Image and chemical analyses of freezing-induced aggregates of fish natural actomyosin as affected by various phosphate compounds

The impact of various phosphate compounds [sodium tripolyphosphate (STPP), tetrasodium pyrophosphate (TSPP), STPP/TSPP, trisodium pyrophosphate (3SP), sodium hexametaphosphate (SHMP), and disodium phosphate anhydrous (DSPA)] on retarding freeze-induced protein denaturation and aggregation was evaluated. Using natural actomyosin (NAM) extracted from fresh Pacific whiting, the phosphate treatments were evaluated at various concentrations (0.1%, 0.3%, and 0.5%), with and without cryoprotectants (CP) (4% sorbitol and 5% sugar), after different freeze/thaw cycles (F/TC) (0, 3, and 9F/TC). Trimethylamine-N-oxide demethylase (TMAOase) activity, formaldehyde (FA) content, solubility, and turbidity were measured.
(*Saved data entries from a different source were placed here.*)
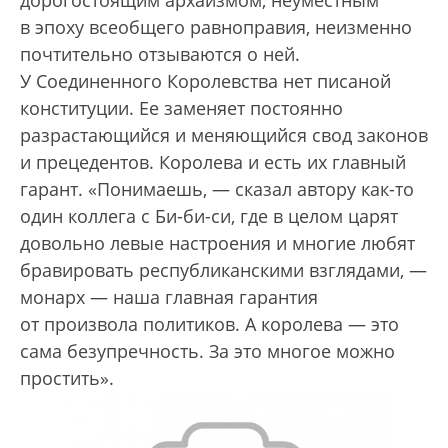
в эпоху всеобщего равноправия, неизменно
почтительно отзываются о ней.
У Соединенного Королевства нет писаной
конституции. Ее заменяет постоянно
разрастающийся и меняющийся свод законов
и прецедентов. Королева и есть их главный
гарант. «Понимаешь, — сказал автору как-то
один коллега с Би-би-си, где в целом царят
довольно левые настроения и многие любят
бравировать республиканскими взглядами, —
монарх — наша главная гарантия
от произвола политиков. А королева — это
сама безупречность. За это многое можно
простить».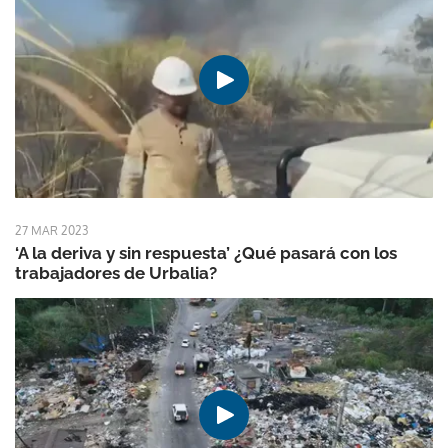
27 MAR 2023
‘A la deriva y sin respuesta’ ¿Qué pasará con los
trabajadores de Urbalia?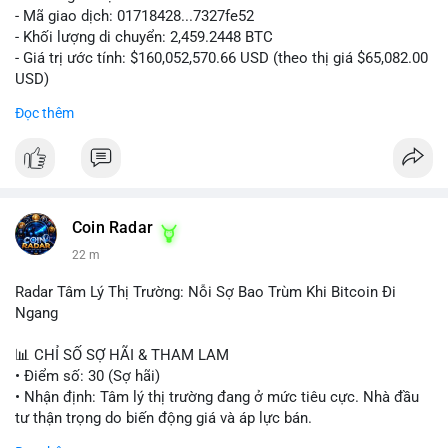
- Mã giao dịch: 01718428...7327fe52
- Khối lượng di chuyển: 2,459.2448 BTC
- Giá trị ước tính: $160,052,570.66 USD (theo thị giá $65,082.00
USD)
- Thời gian: 12:19:48 2026-08-10 UTC
Đọc thêm
Nhận định phân tích:
Khối lượng 2,459 BTC tương đương hơn 160 triệu USD được
chuyển trong một giao dịch duy nhất cho thấy dấu hiệu hoạt
động của tổ chức lớn hoặc quỹ đầu tư. Với mức giá hiện tại,
việc di chuyển số lượng lớn này có thể phục vụ mục đích tái
Coin Radar
phân bổ danh mục sang ví lạnh để nắm giữ dài hạn, hoặc
22 m
chuẩn bị nạp lên sàn giao dịch nhằm hiện thực hóa lợi nhuận.
Động thái này có thể tạo áp lực tâm lý ngắn hạn lên thị trường
Radar Tâm Lý Thị Trường: Nỗi Sợ Bao Trùm Khi Bitcoin Đi
khi nhà đầu tư nhỏ lẻ lo ngại về khả năng bán tháo. Tuy nhiên,
Ngang
nếu dòng tiền chảy vào ví lạnh, đây lại là tín hiệu tích cực cho
xu hướng trung hạn.
📊 CHỈ SỐ SỢ HÃI & THAM LAM
• Điểm số: 30 (Sợ hãi)
Lời khuyên cho nhà đầu tư nhỏ lẻ:
• Nhận định: Tâm lý thị trường đang ở mức tiêu cực. Nhà đầu
Hãy theo dõi sát các giao dịch tiếp theo từ địa chỉ ví nguồn để
tư thận trọng do biến động giá và áp lực bán.
xác định rõ hướng đi của dòng tiền. Tránh hành động theo cảm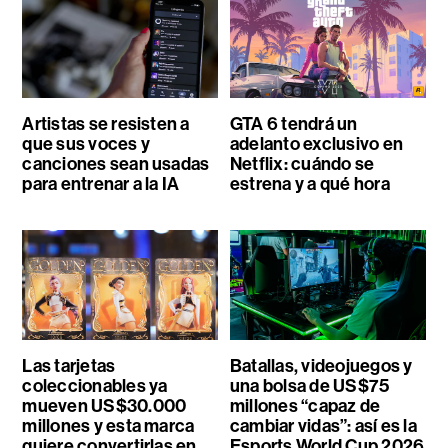
Artistas se resisten a
GTA 6 tendrá un
que sus voces y
adelanto exclusivo en
canciones sean usadas
Netflix: cuándo se
para entrenar a la IA
estrena y a qué hora
Las tarjetas
Batallas, videojuegos y
coleccionables ya
una bolsa de US$75
mueven US$30.000
millones “capaz de
millones y esta marca
cambiar vidas”: así es la
quiere convertirlas en
Esports World Cup 2026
The other NAM mixture containing the 0.5% STPP/TSPP, STPP, or TSPP along with CP showed low TMAOase activity, low FA production, high salt-soluble proteins solubility, and high turbidity. Among the phosphate treatments, STPP seemed to be the most effective compound in retarding both FA- and freeze-induced protein denaturation and aggregation. NAM without CP was more rapidly denatured and aggregated than NAM with CP as F/TC increased, resulting in a gradual increase in the degree of aggregation (DA). The DA, which was calculated based on graphical images, correlated with biochemical properties.